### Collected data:

= = = = = = =

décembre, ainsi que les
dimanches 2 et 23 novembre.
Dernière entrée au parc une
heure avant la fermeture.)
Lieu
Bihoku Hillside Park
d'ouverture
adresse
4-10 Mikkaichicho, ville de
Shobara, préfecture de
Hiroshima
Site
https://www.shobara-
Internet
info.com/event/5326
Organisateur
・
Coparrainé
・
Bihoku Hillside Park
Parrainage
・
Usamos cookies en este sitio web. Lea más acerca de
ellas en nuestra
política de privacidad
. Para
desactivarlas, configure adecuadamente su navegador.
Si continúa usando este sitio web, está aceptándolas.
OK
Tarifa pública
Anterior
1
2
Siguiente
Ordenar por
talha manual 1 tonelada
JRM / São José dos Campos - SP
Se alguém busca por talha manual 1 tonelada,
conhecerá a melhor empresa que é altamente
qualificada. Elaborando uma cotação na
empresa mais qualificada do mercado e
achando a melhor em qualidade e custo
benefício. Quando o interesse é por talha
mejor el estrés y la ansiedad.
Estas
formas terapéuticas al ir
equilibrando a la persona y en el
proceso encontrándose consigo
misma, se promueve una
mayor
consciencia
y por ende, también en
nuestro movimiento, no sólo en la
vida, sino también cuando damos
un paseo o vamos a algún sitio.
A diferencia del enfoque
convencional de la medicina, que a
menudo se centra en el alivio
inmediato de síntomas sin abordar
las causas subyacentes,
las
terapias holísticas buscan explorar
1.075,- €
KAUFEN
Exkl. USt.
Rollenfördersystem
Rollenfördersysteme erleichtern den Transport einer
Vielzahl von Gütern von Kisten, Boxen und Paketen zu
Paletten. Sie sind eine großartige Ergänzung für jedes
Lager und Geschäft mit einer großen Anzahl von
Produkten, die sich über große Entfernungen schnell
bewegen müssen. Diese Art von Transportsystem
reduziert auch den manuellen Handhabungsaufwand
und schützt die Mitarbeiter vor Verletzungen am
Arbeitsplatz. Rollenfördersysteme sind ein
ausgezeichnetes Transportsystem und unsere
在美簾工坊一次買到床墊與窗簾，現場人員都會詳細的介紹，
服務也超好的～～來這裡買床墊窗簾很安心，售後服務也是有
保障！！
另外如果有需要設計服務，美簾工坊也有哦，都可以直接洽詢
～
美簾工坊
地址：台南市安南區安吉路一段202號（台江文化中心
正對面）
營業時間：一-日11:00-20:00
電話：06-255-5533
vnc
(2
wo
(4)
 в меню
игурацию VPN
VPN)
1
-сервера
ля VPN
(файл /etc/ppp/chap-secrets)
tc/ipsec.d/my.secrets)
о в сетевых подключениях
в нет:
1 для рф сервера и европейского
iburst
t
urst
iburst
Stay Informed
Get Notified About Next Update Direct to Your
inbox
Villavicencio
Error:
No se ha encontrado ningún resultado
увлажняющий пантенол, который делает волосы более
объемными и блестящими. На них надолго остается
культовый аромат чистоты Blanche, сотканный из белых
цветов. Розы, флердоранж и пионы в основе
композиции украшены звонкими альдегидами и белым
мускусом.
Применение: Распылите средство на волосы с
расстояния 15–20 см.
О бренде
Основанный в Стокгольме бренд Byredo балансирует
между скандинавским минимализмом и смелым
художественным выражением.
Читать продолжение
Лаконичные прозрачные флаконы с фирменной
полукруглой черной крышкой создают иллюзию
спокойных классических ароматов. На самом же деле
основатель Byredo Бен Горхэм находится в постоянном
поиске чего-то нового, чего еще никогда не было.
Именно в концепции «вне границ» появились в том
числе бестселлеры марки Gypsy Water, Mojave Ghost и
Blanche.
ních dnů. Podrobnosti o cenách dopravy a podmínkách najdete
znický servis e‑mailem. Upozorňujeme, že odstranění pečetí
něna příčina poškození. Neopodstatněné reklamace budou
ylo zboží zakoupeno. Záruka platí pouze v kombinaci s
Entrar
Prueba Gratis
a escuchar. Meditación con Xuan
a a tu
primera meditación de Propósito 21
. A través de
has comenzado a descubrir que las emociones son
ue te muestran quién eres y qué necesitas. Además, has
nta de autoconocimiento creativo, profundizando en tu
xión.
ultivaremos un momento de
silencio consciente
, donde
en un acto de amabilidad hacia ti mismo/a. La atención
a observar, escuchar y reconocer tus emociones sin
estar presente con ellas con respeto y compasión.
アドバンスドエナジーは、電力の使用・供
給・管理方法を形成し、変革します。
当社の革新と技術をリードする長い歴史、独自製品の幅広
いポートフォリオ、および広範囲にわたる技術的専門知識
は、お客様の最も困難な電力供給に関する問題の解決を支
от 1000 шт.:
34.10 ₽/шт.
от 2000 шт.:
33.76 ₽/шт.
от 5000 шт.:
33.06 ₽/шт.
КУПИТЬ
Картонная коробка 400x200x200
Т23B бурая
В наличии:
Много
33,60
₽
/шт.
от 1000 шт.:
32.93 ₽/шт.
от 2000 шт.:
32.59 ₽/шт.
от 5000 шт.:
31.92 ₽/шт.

= = = = = = =

### WHAT TO WORK ON:
With the first line being the one containing "menudo se centra en el alivio" and the last line the one containing "Rollenfördersysteme erleichtern den", transcribe exactly the lines above that fall in that range.

### TASK RESPONSE:
menudo se centra en el alivio
inmediato de síntomas sin abordar
las causas subyacentes,
las
terapias holísticas buscan explorar
1.075,- €
KAUFEN
Exkl. USt.
Rollenfördersystem
Rollenfördersysteme erleichtern den Transport einer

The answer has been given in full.